Exhibit d(3)
SUB-INVESTMENT ADVISORY AGREEMENT
THIS AGREEMENT made this 15th day of September, 1998, by and among CITIZENS
ADVISERS, INC., a California corporation (the "Adviser"), SENECA CAPITAL
MANAGEMENT, LLC, a California limited liability company (the "Sub-Adviser"),
and CITIZENS FUNDS, an open-end investment company organized and existing under
the laws of the Commonwealth of Massachusetts (the "Fund").
WITNESSETH:
WHEREAS, the Fund is engaged in business as an open-end investment company
registered under the Investment Company Act of 1940; and the Fund and the
Adviser have entered into an Investment Advisory Agreement dated June 1, 1992
whereby the Adviser shall provide, inter alia, the Citizens Income Fund (the
"Income Fund") and the Citizen's Emerging Growth Fund (the "Emerging Growth
Fund"), two series of the Fund, collectively, the "Funds" and each, a "fund",
with investment advice and supervision on the terms and conditions provided
therein; and
WHEREAS, the Sub-Adviser is willing to provide the Adviser and the Fund
with services on the terms and conditions set forth herein:
NOW, THEREFORE, in consideration of the mutual covenants and agreements of
and between the parties as set forth herein, the parties do hereby covenant and
agree as follows:
ARTICLE 1: Duties of the Sub-Adviser. The Sub-Adviser will furnish the
Adviser economic, statistical and research information and advice, relating to
the Income Fund and the Emerging Growth Fund, and to such other portions of the
Fund's assets as the Adviser shall from time to time designate (collectively,
the "Designated Assets"). The Sub-Adviser will also make recommendations to the
Adviser as to the manner in which voting rights, rights of consent to corporate
action and any other rights pertaining to the Fund's portfolio securities
included in the Designated Assets shall be exercised. From time to time the
Adviser will notify the Sub-Adviser of the aggregate US Dollar amount of the
Designated Assets.
The Sub-Adviser will furnish continuously an investment program with
respect to the Designated Assets and will determine from time to time what
securities shall be purchased, sold or exchanged with the Designated Assets,
and what portion, if any, of the Designated Assets shall be held uninvested;
subject, always, to compliance with provisions of the Fund's Declaration of
Trust and By-Laws as then in effect, the provisions of the Investment Company
Act of 1940 and the provisions of the Fund's then current Prospectus and
Statement of Additional Information (copies of all which, as amended from time
to time, will be furnished to the Sub-Adviser by the Adviser). For the purposes
of compliance with the prospectus language on "social criteria" the Adviser
will furnish the Sub-Adviser with an approved list of securities from which the
Sub-Adviser will select. The Sub-Adviser may suggest additions to this list but
agrees not to purchase any suggested securities until such security has been
approved by the Adviser as meeting the Fund's social criteria. The Adviser
agrees that it will promptly and thoroughly research the suitability, under its
social criteria, of any suggested security.

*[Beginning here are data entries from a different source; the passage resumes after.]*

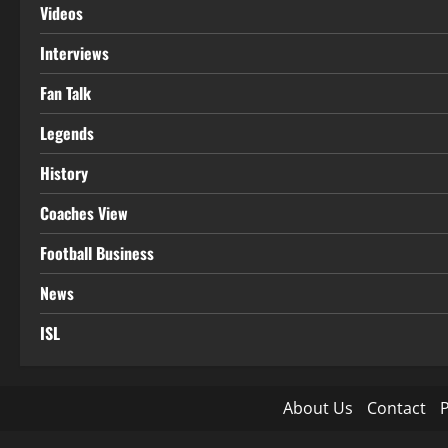
Videos
Interviews
Fan Talk
Legends
History
Coaches View
Football Business
News
ISL
About Us
Contact
P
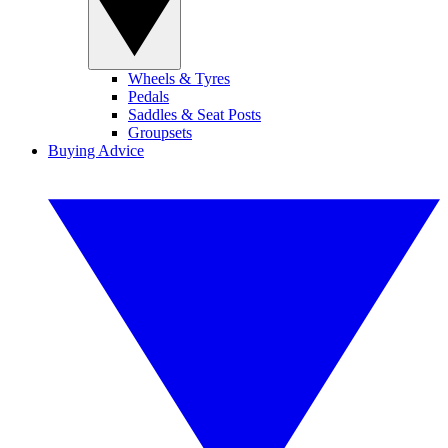
Wheels & Tyres
Pedals
Saddles & Seat Posts
Groupsets
Buying Advice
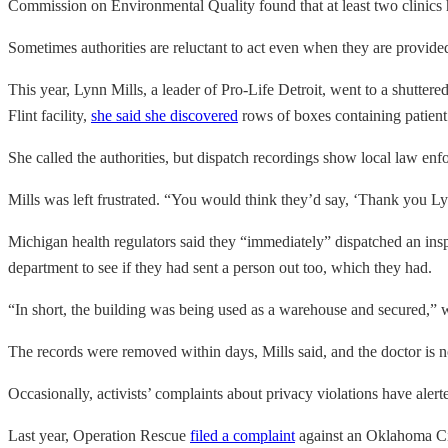
Commission on Environmental Quality found that at least two clinics
Sometimes authorities are reluctant to act even when they are provided 
This year, Lynn Mills, a leader of Pro-Life Detroit, went to a shuttere
Flint facility,
she said she discovered
rows of boxes containing patient 
She called the authorities, but dispatch recordings show local law en
Mills was left frustrated. “You would think they’d say, ‘Thank you Ly
Michigan health regulators said they “immediately” dispatched an inspe
department to see if they had sent a person out too, which they had.
“In short, the building was being used as a warehouse and secured,”
The records were removed within days, Mills said, and the doctor is n
Occasionally, activists’ complaints about privacy violations have alert
Last year, Operation Rescue
filed a complaint
against an Oklahoma Cit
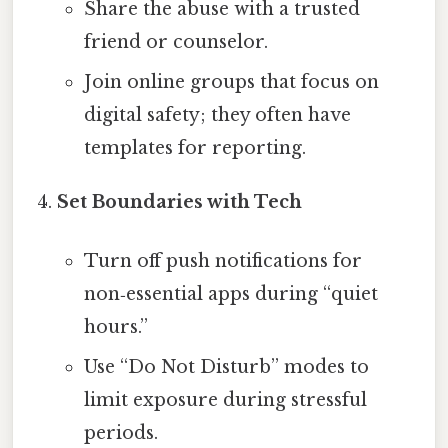
Share the abuse with a trusted
friend or counselor.
Join online groups that focus on
digital safety; they often have
templates for reporting.
Set Boundaries with Tech
Turn off push notifications for
non‑essential apps during “quiet
hours.”
Use “Do Not Disturb” modes to
limit exposure during stressful
periods.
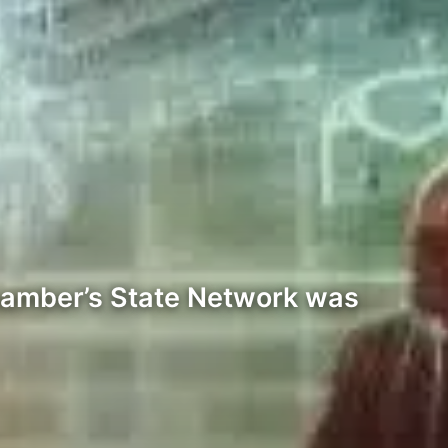
Chamber’s State Network was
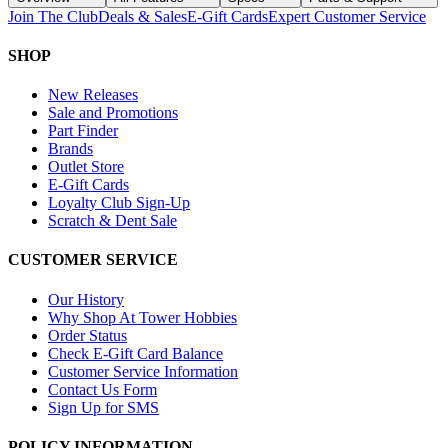
Join The Club
Deals & Sales
E-Gift Cards
Expert Customer Service
SHOP
New Releases
Sale and Promotions
Part Finder
Brands
Outlet Store
E-Gift Cards
Loyalty Club Sign-Up
Scratch & Dent Sale
CUSTOMER SERVICE
Our History
Why Shop At Tower Hobbies
Order Status
Check E-Gift Card Balance
Customer Service Information
Contact Us Form
Sign Up for SMS
POLICY INFORMATION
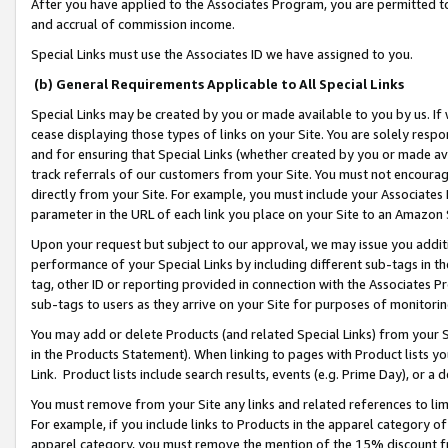
After you have applied to the Associates Program, you are permitted to 
and accrual of commission income.
Special Links must use the Associates ID we have assigned to you.
(b) General Requirements Applicable to All Special Links
Special Links may be created by you or made available to you by us. If 
cease displaying those types of links on your Site. You are solely respo
and for ensuring that Special Links (whether created by you or made av
track referrals of our customers from your Site. You must not encoura
directly from your Site. For example, you must include your Associates
parameter in the URL of each link you place on your Site to an Amazon 
Upon your request but subject to our approval, we may issue you addit
performance of your Special Links by including different sub-tags in t
tag, other ID or reporting provided in connection with the Associates Pr
sub-tags to users as they arrive on your Site for purposes of monitorin
You may add or delete Products (and related Special Links) from your Si
in the Products Statement). When linking to pages with Product lists you
Link. Product lists include search results, events (e.g. Prime Day), or 
You must remove from your Site any links and related references to li
For example, if you include links to Products in the apparel category 
apparel category, you must remove the mention of the 15% discount f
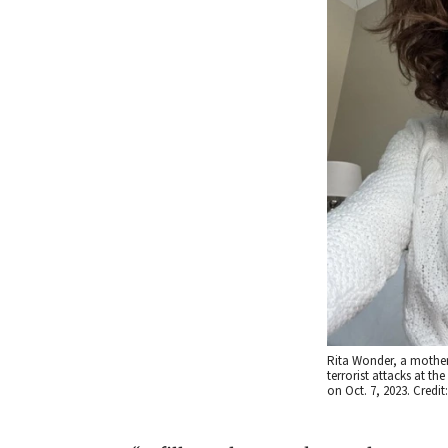
Rita Wonder, a mother
terrorist attacks at th
on Oct. 7, 2023. Credit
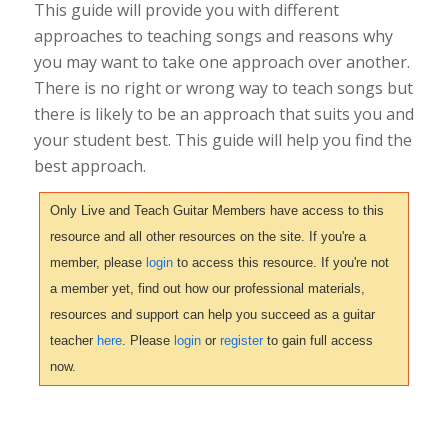
This guide will provide you with different
approaches to teaching songs and reasons why
you may want to take one approach over another.
There is no right or wrong way to teach songs but
there is likely to be an approach that suits you and
your student best. This guide will help you find the
best approach.
Only Live and Teach Guitar Members have access to this
resource and all other resources on the site. If you're a
member, please
login
to access this resource. If you're not
a member yet, find out how our professional materials,
resources and support can help you succeed as a guitar
teacher
here
. Please
login
or
register
to gain full access
now.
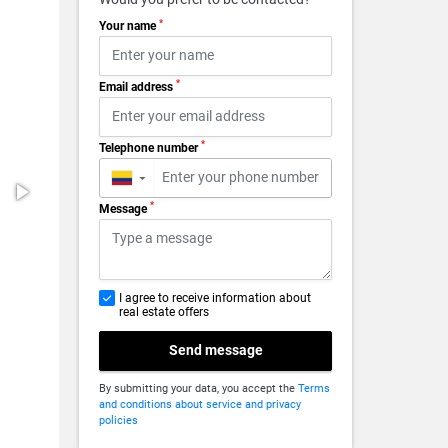
*
Your name
*
Email address
*
Telephone number
▼
*
Message
I agree to receive information about
real estate offers
Send message
By submitting your data, you accept the
Terms
and conditions about service and privacy
policies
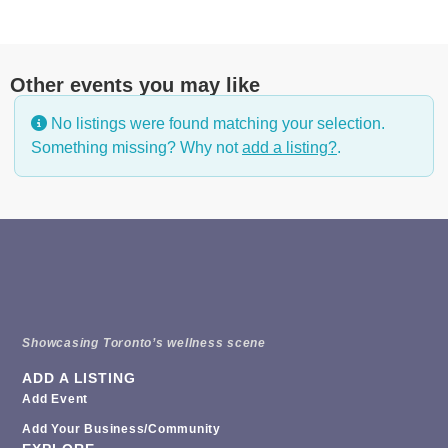
Other events you may like
No listings were found matching your selection.
Something missing? Why not
add a listing?
.
Showcasing Toronto’s wellness scene
ADD A LISTING
Add Event
Add Your Business/Community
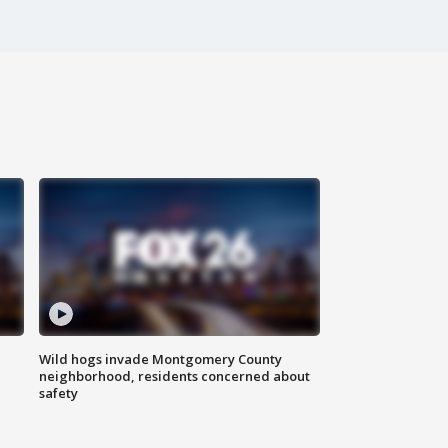
Wild hogs invade Montgomery County
neighborhood, residents concerned about
safety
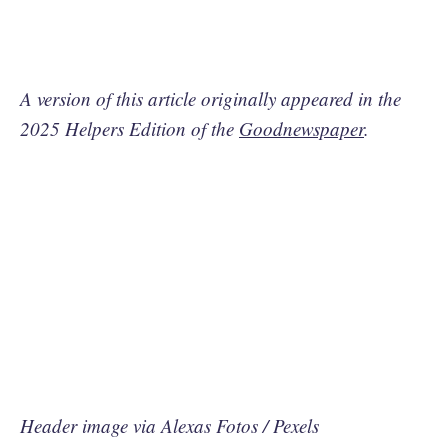
A version of this article originally appeared in the
2025 Helpers Edition of the
Goodnewspaper
.
Header image via Alexas Fotos / Pexels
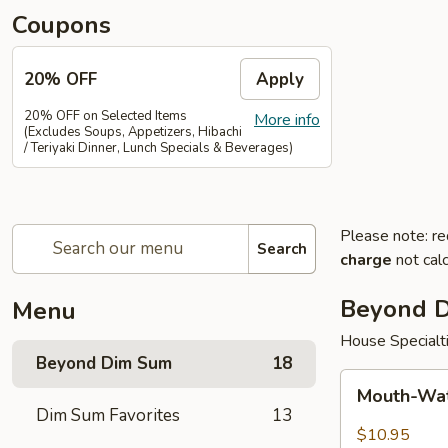
Coupons
20% OFF
Apply
20% OFF on Selected Items
More info
(Excludes Soups, Appetizers, Hibachi
/ Teriyaki Dinner, Lunch Specials & Beverages)
Please note: re
Search
charge
not calc
Beyond 
Menu
House Specialt
Beyond Dim Sum
18
Mouth-
Mouth-Wat
Watering
Dim Sum Favorites
13
Chicken
$10.95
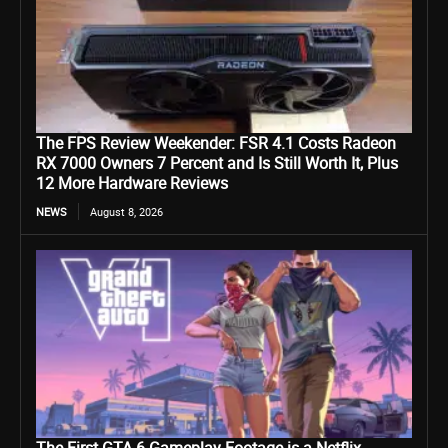
The FPS Review Weekender: FSR 4.1 Costs Radeon
RX 7000 Owners 7 Percent and Is Still Worth It, Plus
12 More Hardware Reviews
NEWS
August 8, 2026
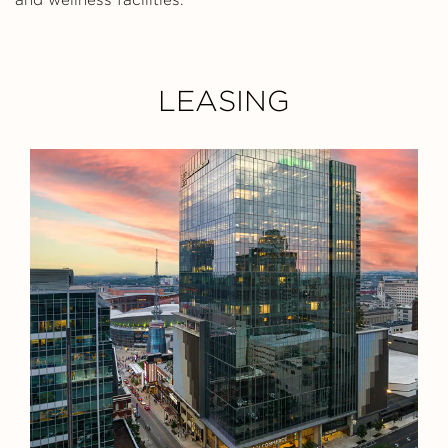
LEASING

Should the Trustees of the Fund or the Adviser at any time make a definite
determination as to investment policy and notify the Sub-Adviser thereof, the
Sub-Adviser shall be bound by such determination for the period, if any,
specified in such notice or until notified that such determination has been
revoked. Further, the Adviser or the Trustees of the Fund may at any time, upon
notice to the Sub-Adviser, suspend or restrict the right of the Sub-Adviser to
determine what assets shall be purchased, sold or exchanged from the Designated
Assets and what portion, if any, of the Designated Assets shall be held
uninvested.
The Sub-Adviser shall take, on behalf of the Fund, all actions which it
deems necessary to implement policies determined as provided above, and in
particular, consistent with the provisions of Article 3 of this Agreement, to
place all orders for the purchase, sale, or exchange of securities of the
Fund's account with brokers, dealers, or bankers selected by it, and to that
end the Sub-Adviser is authorized as the agent of the Fund to give instructions
to the Custodian and any Sub-Custodian of the Fund as to deliveries of
securities and gold, transfers of currencies and payments of cash for the
account of the Fund. The Sub-Adviser will advise the Adviser on the same day it
gives any such instructions. In connection with the selection of such brokers,
dealers or bankers and the placing of such orders, the Sub-Adviser is directed
to seek for the Fund execution at the most favorable price by responsible
brokerage firms at reasonably competitive commission rates. In fulfilling this
requirement the Sub-Adviser shall not be deemed to have acted unlawfully or to
have breached any duty, created by this Agreement or otherwise, solely by
reason of effecting a securities transaction in excess of the amount of
Commission another broker or dealer would have charged for effecting that
transaction, if the Sub-Adviser determined in good faith that such amount of
commission was reasonable in relation to the value of the brokerage and
research services provided by such broker or dealer, viewed in terms of either
that particular transaction or the Sub-Adviser's overall responsibilities with
respect to the Fund. The Sub-Adviser further agrees that it shall at all times
make a reasonable and good faith determination that such brokerage or research
services provided by such broker or dealer are of benefit to the Fund.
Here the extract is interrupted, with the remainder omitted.